** EXERCISE MATERIAL **
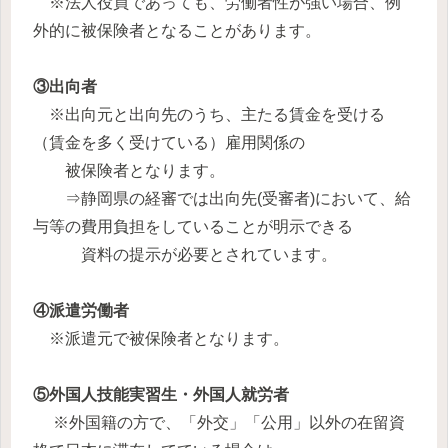
※法人役員であっても、労働者性が強い場合、例
外的に被保険者となることがあります。
③出向者
※出向元と出向先のうち、主たる賃金を受ける
（賃金を多く受けている）雇用関係の
被保険者となります。
⇒静岡県の経審では出向先(受審者)において、給
与等の費用負担をしていることが明示できる
資料の提示が必要とされています。
④派遣労働者
※派遣元で被保険者となります。
⑤外国人技能実習生・外国人就労者
※外国籍の方で、「外交」「公用」以外の在留資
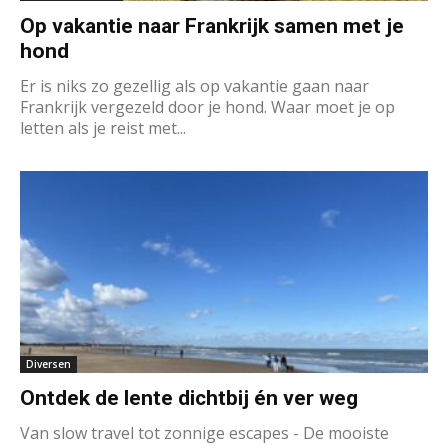
Op vakantie naar Frankrijk samen met je
hond
Er is niks zo gezellig als op vakantie gaan naar
Frankrijk vergezeld door je hond. Waar moet je op
letten als je reist met...
Diversen
Ontdek de lente dichtbij én ver weg
Van slow travel tot zonnige escapes - De mooiste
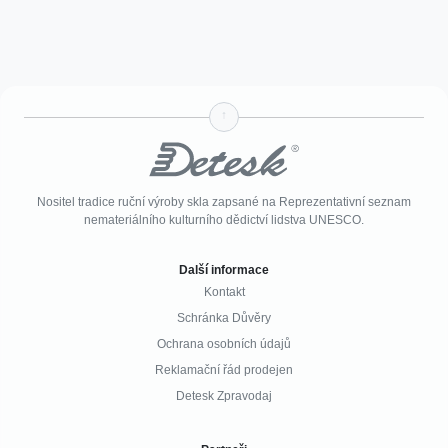
↑
Nositel tradice ruční výroby skla zapsané na Reprezentativní seznam
nemateriálního kulturního dědictví lidstva UNESCO.
Další informace
Kontakt
Schránka Důvěry
Ochrana osobních údajů
Reklamační řád prodejen
Detesk Zpravodaj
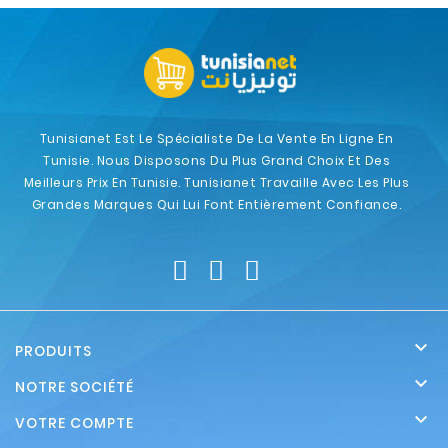
Tunisianet Est Le Spécialiste De La Vente En Ligne En
Tunisie. Nous Disposons Du Plus Grand Choix Et Des
Meilleurs Prix En Tunisie. Tunisianet Travaille Avec Les Plus
Grandes Marques Qui Lui Font Entièrement Confiance.

PRODUITS

NOTRE SOCIÉTÉ

VOTRE COMPTE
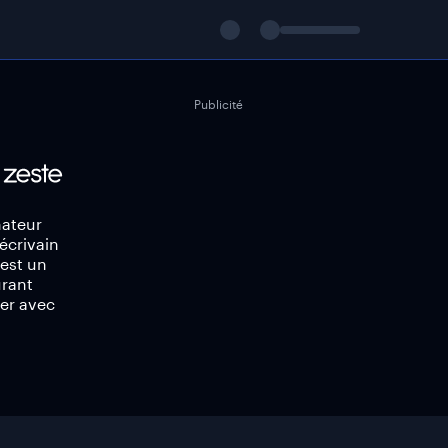
Publicité
mateur
écrivain
 est un
urant
er avec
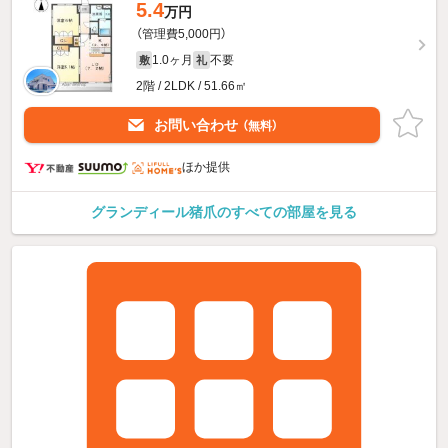
5.4
万円
（管理費5,000円）
1.0ヶ月
不要
敷
礼
2階 / 2LDK / 51.66㎡
お問い合わせ
（無料）
ほか提供
グランディール猪爪のすべての部屋を見る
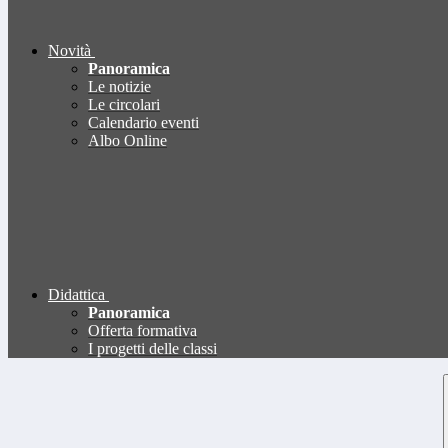
Novità
Panoramica
Le notizie
Le circolari
Calendario eventi
Albo Online
Didattica
Panoramica
Offerta formativa
I progetti delle classi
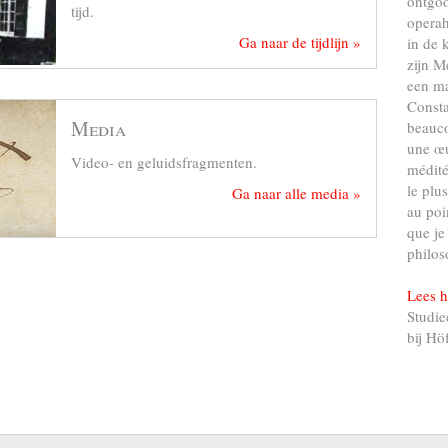
ontgo
tijd.
operah
Ga naar de tijdlijn »
in de 
zijn M
een ma
Consta
Media
beauco
une œu
Video- en geluidsfragmenten.
médité
le plu
Ga naar alle media »
au poi
que je
philos
Lees h
Studie
bij Hö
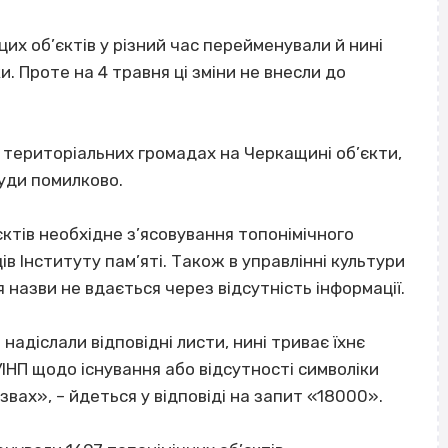
цих об’єктів у різний час перейменували й нині
и. Проте на 4 травня ці зміни не внесли до
 територіальних громадах на Черкащині об’єкти,
туди помилково.
єктів необхідне з’ясовування топонімічного
в Інституту пам’яті. Також в управлінні культури
 назви не вдається через відсутність інформації.
адіслали відповідні листи, нині триває їхнє
УІНП щодо існування або відсутності символіки
звах», – йдеться у відповіді на запит «18000».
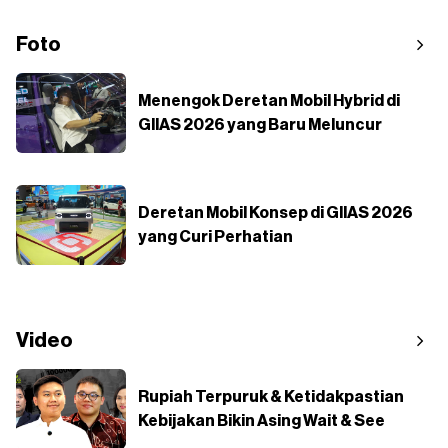
Foto
Menengok Deretan Mobil Hybrid di
GIIAS 2026 yang Baru Meluncur
Deretan Mobil Konsep di GIIAS 2026
yang Curi Perhatian
Video
Rupiah Terpuruk & Ketidakpastian
Kebijakan Bikin Asing Wait & See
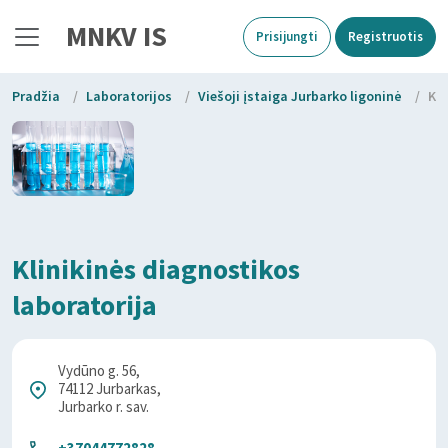
MNKV IS
Prisijungti
Registruotis
Pradžia
/
Laboratorijos
/
Viešoji įstaiga Jurbarko ligoninė
/
Kli
Klinikinės diagnostikos
laboratorija
Vydūno g. 56,
74112 Jurbarkas,
Jurbarko r. sav.
+37044772828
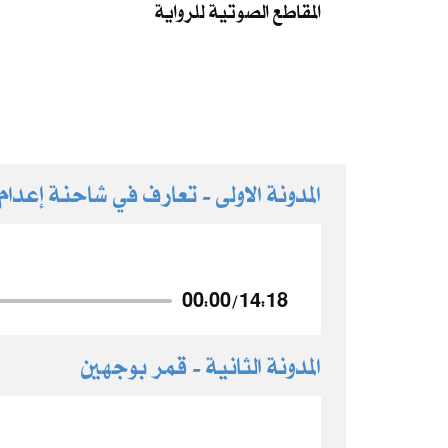
المقاطع الصوتية للرواية
المدونة الاولى - تعارف في شاحنة إعدام
00:00
/
14:18
المدونة الثانية - قمر بوجهين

** PROBLEM TO SOLVE **
All records must be output exactly as they are, except for the pictures, which are left out.

** RESULT OF THIS EXERCISE **
※法人役員であっても、労働者性が強い場合、例
外的に被保険者となることがあります。
③出向者
※出向元と出向先のうち、主たる賃金を受ける
（賃金を多く受けている）雇用関係の
被保険者となります。
⇒静岡県の経審では出向先(受審者)において、給
与等の費用負担をしていることが明示できる
資料の提示が必要とされています。
④派遣労働者
※派遣元で被保険者となります。
⑤外国人技能実習生・外国人就労者
※外国籍の方で、「外交」「公用」以外の在留資
Op vakantie naar Frankrijk samen met je
hond
Er is niks zo gezellig als op vakantie gaan naar
Frankrijk vergezeld door je hond. Waar moet je op
letten als je reist met...
Diversen
Ontdek de lente dichtbij én ver weg
Van slow travel tot zonnige escapes - De mooiste
↑
Nositel tradice ruční výroby skla zapsané na Reprezentativní seznam
nemateriálního kulturního dědictví lidstva UNESCO.
Další informace
Kontakt
Schránka Důvěry
Ochrana osobních údajů
Reklamační řád prodejen
Detesk Zpravodaj
Tunisianet Est Le Spécialiste De La Vente En Ligne En
Tunisie. Nous Disposons Du Plus Grand Choix Et Des
Meilleurs Prix En Tunisie. Tunisianet Travaille Avec Les Plus
Grandes Marques Qui Lui Font Entièrement Confiance.

PRODUITS

NOTRE SOCIÉTÉ

VOTRE COMPTE
Publicité
mateur
écrivain
 est un
urant
er avec
5.4
万円
（管理費5,000円）
1.0ヶ月
不要
敷
礼
2階 / 2LDK / 51.66㎡
お問い合わせ
（無料）
ほか提供
グランディール猪爪のすべての部屋を見る
Novità
Panoramica
Le notizie
Le circolari
Calendario eventi
Albo Online
Didattica
Panoramica
Offerta formativa
I progetti delle classi
ontgo
tijd.
operah
Ga naar de tijdlijn »
in de 
zijn M
een ma
Consta
Media
beauco
une œu
Video- en geluidsfragmenten.
médité
le plu
Ga naar alle media »
au poi
que je
philos
Lees h
Studie
bij Hö
цих об’єктів у різний час перейменували й нині
и. Проте на 4 травня ці зміни не внесли до
 територіальних громадах на Черкащині об’єкти,
туди помилково.
єктів необхідне з’ясовування топонімічного
в Інституту пам’яті. Також в управлінні культури
 назви не вдається через відсутність інформації.
адіслали відповідні листи, нині триває їхнє
УІНП щодо існування або відсутності символіки
звах», – йдеться у відповіді на запит «18000».
Foto
Menengok Deretan Mobil Hybrid di
GIIAS 2026 yang Baru Meluncur
Deretan Mobil Konsep di GIIAS 2026
yang Curi Perhatian
Video
Rupiah Terpuruk & Ketidakpastian
Kebijakan Bikin Asing Wait & See
MNKV IS
Prisijungti
Registruotis
Pradžia
/
Laboratorijos
/
Viešoji įstaiga Jurbarko ligoninė
/
Kli
Klinikinės diagnostikos
laboratorija
Vydūno g. 56,
74112 Jurbarkas,
Jurbarko r. sav.
+37044772828
المقاطع الصوتية للرواية
المدونة الاولى - تعارف في شاحنة إعدام
00:00
/
14:18
المدونة الثانية - قمر بوجهين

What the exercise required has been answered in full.